Inside a conference room off the lobby of one of the many buildings on the Microsoft campus in suburban Seattle, Dave Brown holds court on (relatively) big data. Brown is a senior research software development engineer for Microsoft Research, which is a long and official way to say he has been working with data and systems for years, and is here to show off some of that work.
Standing next to a screen large enough to mount on most living room walls, he sifts through what he describes as 40,000 lines of code about American tornadoes. He has already plugged them in, searched for patterns and, more important, worked to figure out what those patterns represent. The result is a 3-D spatiotemporal interactive data visualization — in this instance, of the contiguous United States, littered with data points, more in the Midwest than anywhere else.
“This,” he says, pointing toward Kansas, “is a small set.”
Small because big data is a relative term. Some companies consider a couple hundred gigabytes in the system to be big data, while others hardly blink at thousands of terabytes. The collection and storage of data isn’t a problem — “The amount of computation and storage you can buy per dollar keeps getting greater,” says Doug Cutting, chief architect of Cloudera and the founder of numerous open source projects that have supported big data, including Lucene, Hadoop and Avro — nor is sifting through it. But actually analyzing it and finding meaning can provide a problem.

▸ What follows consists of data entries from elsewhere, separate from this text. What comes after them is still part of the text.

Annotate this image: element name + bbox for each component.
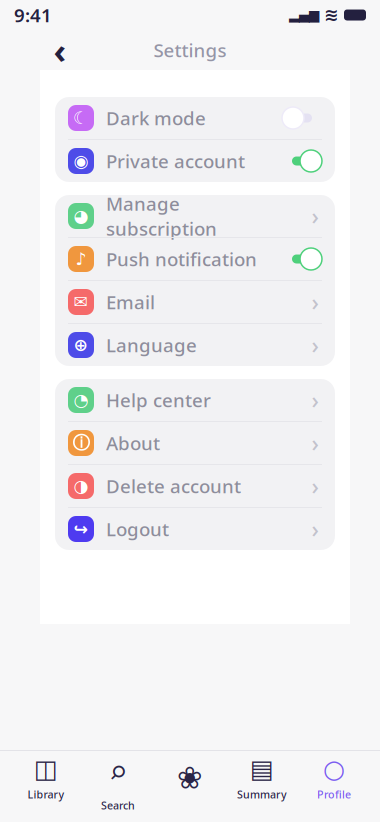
staticText: ♪ [76, 249, 86, 269]
button[interactable]: ◕ [55, 195, 335, 237]
staticText: Delete account [106, 474, 241, 498]
button[interactable]: Search [82, 755, 154, 801]
staticText: ≋ [324, 5, 339, 25]
staticText: ⊕ [74, 335, 88, 355]
button[interactable]: ⓘ [55, 422, 335, 464]
staticText: › [312, 428, 318, 458]
staticText: › [312, 201, 318, 231]
staticText: Profile [317, 787, 351, 802]
staticText: Private account [106, 149, 245, 173]
staticText: ◉ [74, 151, 88, 171]
staticText: ◫ [34, 754, 58, 783]
staticText: ↪ [74, 519, 88, 539]
staticText: Help center [106, 388, 211, 412]
staticText: ✉ [74, 292, 88, 312]
staticText: Manage subscription [106, 191, 217, 241]
button[interactable]: ↪ [55, 508, 335, 550]
staticText: Library [28, 787, 64, 802]
staticText: About [106, 431, 160, 455]
staticText: Language [106, 333, 197, 357]
staticText: ◔ [74, 390, 88, 410]
button[interactable]: ♪ [55, 238, 335, 280]
staticText: Search [101, 798, 135, 812]
staticText: › [312, 514, 318, 544]
button[interactable]: ⊕ [55, 324, 335, 366]
staticText: ❀ [177, 761, 203, 795]
staticText: Email [106, 290, 155, 314]
staticText: Settings [154, 38, 226, 62]
staticText: › [312, 330, 318, 360]
staticText: ▂▄▆ [289, 7, 319, 22]
staticText: Summary [237, 787, 287, 802]
staticText: ▤ [250, 754, 274, 783]
staticText: 9:41 [14, 3, 52, 27]
staticText: Dark mode [106, 106, 206, 130]
button[interactable]: Summary [226, 755, 298, 801]
staticText: ◕ [74, 206, 88, 226]
staticText: Logout [106, 517, 169, 541]
staticText: ⓘ [72, 432, 90, 454]
staticText: ◑ [74, 476, 88, 496]
staticText: ‹ [54, 27, 66, 73]
staticText: Push notification [106, 247, 257, 271]
staticText: ⌕ [110, 744, 126, 794]
button[interactable]: ◉ [55, 140, 335, 182]
staticText: › [312, 385, 318, 415]
button[interactable]: ◔ [55, 379, 335, 421]
staticText: ☾ [73, 108, 89, 128]
staticText: ○ [323, 754, 345, 783]
staticText: › [312, 471, 318, 501]
button[interactable]: Back [42, 32, 78, 68]
staticText: › [312, 287, 318, 317]
button[interactable]: Library [10, 755, 82, 801]
button[interactable]: Profile [298, 755, 370, 801]
button[interactable]: Assistant [154, 755, 226, 801]
button[interactable]: ◑ [55, 465, 335, 507]
button[interactable]: ☾ [55, 97, 335, 139]
button[interactable]: ✉ [55, 281, 335, 323]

Start with the DIKW Pyramid, a business and data staple for decades. DIKW is an acronym, short for data, information, knowledge and wisdom. Data is the base of the pyramid, and given context, it becomes information. In turn, information given context becomes knowledge, and knowledge given context becomes wisdom, which is the top of the pyramid. Most of us are far better at collecting data, the base of the pyramid, than we are at turning it into knowledge. That, in brief, is the biggest problem with big data.

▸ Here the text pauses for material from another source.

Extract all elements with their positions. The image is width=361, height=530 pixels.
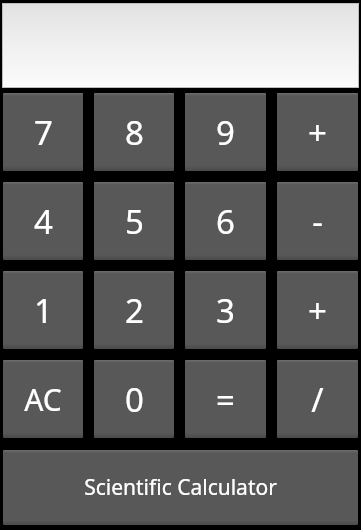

“We can leverage more data than ever before,” Cutting says, “and we have to, because we can use it to see at a very high resolution what we’re doing — and we can improve it.”
For instance, that tornado data, without context, is just 40,000 lines of dates, numbers, locations, stories and lives captured in a digital nugget. But when properly analyzed, they show trends, patterns even. Where will tornadoes land? When will they land? Is there any indication about how strong the next one might be? Brown’s set indicates there is an indication, along with a forecast for more twisters in the late afternoon in the central Great Plains states.
Every business can do the same with its own data if analyzed properly. You make your money work for you in stocks, bonds, equipment, property and capital. Why not make your data work for you, too? Turn your big data into big analytics.